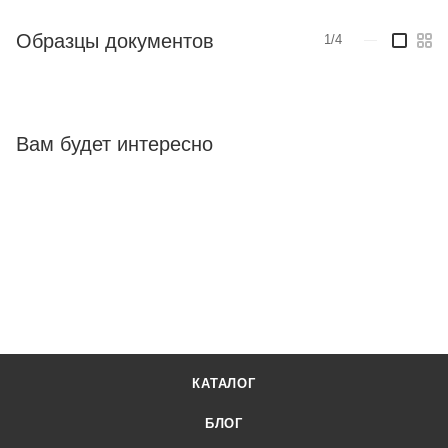
Образцы документов
1/4
—
Вам будет интересно
КАТАЛОГ
БЛОГ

WHAT THE TASK ASKS: Images are to be excluded, and each record above written out word for word.

SOLUTION TO THE PROBLEM:
Образцы документов
1/4
—
Вам будет интересно
КАТАЛОГ
БЛОГ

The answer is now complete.